En recourant à une grande variété de sources (articles de presse, press-books, catalogues de festival, documents étatiques, déclaration des réalisateurs eux-mêmes)5, les rédactrices et rédacteurs donnent un aperçu des forces en présence autour de chaque film. Il en découle une définition élargie du film qui devient le « film produit par les interactions, notamment discursives, d’un milieu. »6 On ne s’est donc pas contenté du film en tant que texte clos, ouvrant ainsi à une histoire sociale du cinéma. Comme l’écrit Maria Tortajada, le cinéma suisse n’est pas seulement un corpus, mais aussi un milieu.

Ouvrant à de multiples interrogations, les maîtres d’œuvre soulignent les différends opposant l’ancien cinéma à un « nouveau » cinéma suisse. Hervé Dumont estime la production de cette nouvelle génération marquée par divers traits comme une volonté de retour sur ce que leurs prédécesseurs avaient passé sous silence, des images « au diapason d’une sensibilité moderne »7 et la prééminence de l’auteur, tout en soulignant que certains films portent la trace d’une continuité avec certaines caractéristiques plus anciennes, notamment dans des genres populaires (policiers ou comiques), mais aussi dans certaines adaptations littéraires. Maria Tortajada y ajoute un portrait sociologique des cinéastes dont la profession, dorénavant reconnue, est passée à une certaine professionnalisation. Se pose aussi la question de la fin de ce « nouveau cinéma suisse », page que certains responsables administratifs aimeraient voir définitivement close au profit d’un cinéma soi-disant plus populaire.
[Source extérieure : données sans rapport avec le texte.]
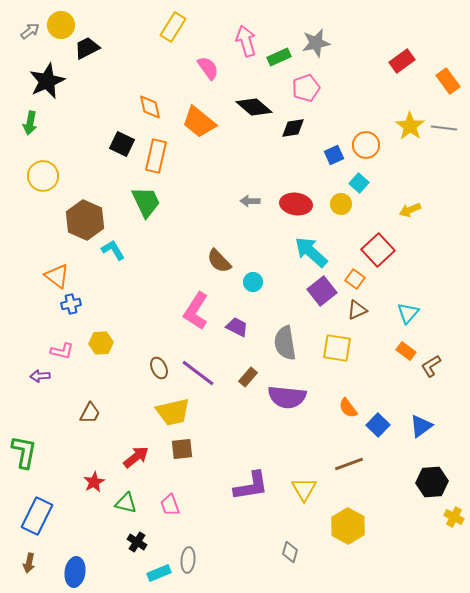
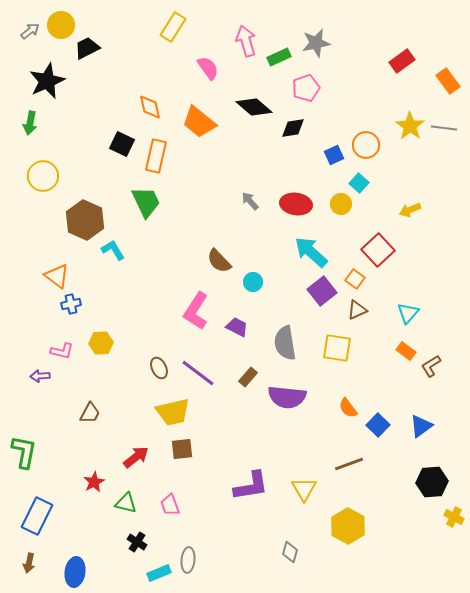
gray arrow at (250, 201): rotated 48 degrees clockwise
Un même souci d’objectivité se retrouve dans les 1212 entrées, évitant ainsi de donner des commentaires évaluatifs. Malgré la diversité des rédacteurs, une réelle unité se dégage de ces fiches, que l’on peut traverser grâce à deux index, l’un consacrés aux films, l’autre aux réalisateurs. Nous regrettons qu’ils n’aient pas été accompagnés, comme dans l’Histoire du cinéma suisse. Films de fiction 1896-1965, par des index couvrant les techniciens et les acteurs des films, ainsi que les maisons de production. Cela nous permettrait encore d’autres parcours au sein de cette production volumineuse. Suivre les trajectoires d’un Artaria ou d’un Berta nous paraît en effet également important, de même que celles de certaines sociétés comme Condor Film ou T&C Film, pour ne citer que deux des plus importantes compagnies de production actives durant la période. Espérons que ce manque sera compensé dans un avenir proche par une mise en ligne de ces données, où il devrait être possible, grâce aux moteurs de recherche actuels, de circuler au gré de chacun.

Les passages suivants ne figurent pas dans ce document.